----- PROVIDED DATA -----

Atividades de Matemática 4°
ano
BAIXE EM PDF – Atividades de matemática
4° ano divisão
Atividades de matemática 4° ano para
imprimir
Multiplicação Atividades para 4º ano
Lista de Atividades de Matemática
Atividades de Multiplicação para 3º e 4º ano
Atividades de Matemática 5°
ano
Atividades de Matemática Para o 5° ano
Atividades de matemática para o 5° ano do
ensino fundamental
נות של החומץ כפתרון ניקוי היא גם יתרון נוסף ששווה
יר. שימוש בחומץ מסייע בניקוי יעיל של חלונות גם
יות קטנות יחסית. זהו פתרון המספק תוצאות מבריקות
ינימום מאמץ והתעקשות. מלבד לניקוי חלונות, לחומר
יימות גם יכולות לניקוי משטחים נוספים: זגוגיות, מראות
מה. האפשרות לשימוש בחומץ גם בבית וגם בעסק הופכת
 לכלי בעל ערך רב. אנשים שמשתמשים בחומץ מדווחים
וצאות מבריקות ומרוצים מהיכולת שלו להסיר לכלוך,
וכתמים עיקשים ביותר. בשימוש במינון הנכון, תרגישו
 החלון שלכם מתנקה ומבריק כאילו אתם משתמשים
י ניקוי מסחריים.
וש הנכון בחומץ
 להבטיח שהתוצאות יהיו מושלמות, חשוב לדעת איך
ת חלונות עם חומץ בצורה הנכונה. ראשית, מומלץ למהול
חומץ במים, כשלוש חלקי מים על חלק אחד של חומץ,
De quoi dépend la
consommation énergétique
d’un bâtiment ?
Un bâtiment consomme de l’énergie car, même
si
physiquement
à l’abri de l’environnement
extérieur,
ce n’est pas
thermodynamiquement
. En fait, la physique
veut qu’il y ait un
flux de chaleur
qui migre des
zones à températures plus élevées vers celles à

-----
----- PROVIDED DATA -----

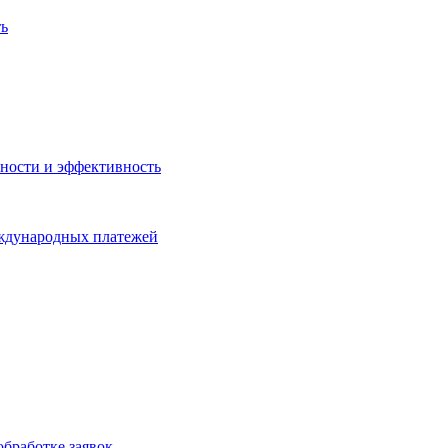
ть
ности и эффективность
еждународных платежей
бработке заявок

-----

Look over the listing above. Pick out and copy every line that includes "bâtiment".

■ **SOLUTION TO THIS TASK**
d’un bâtiment ?
Un bâtiment consomme de l’énergie car, même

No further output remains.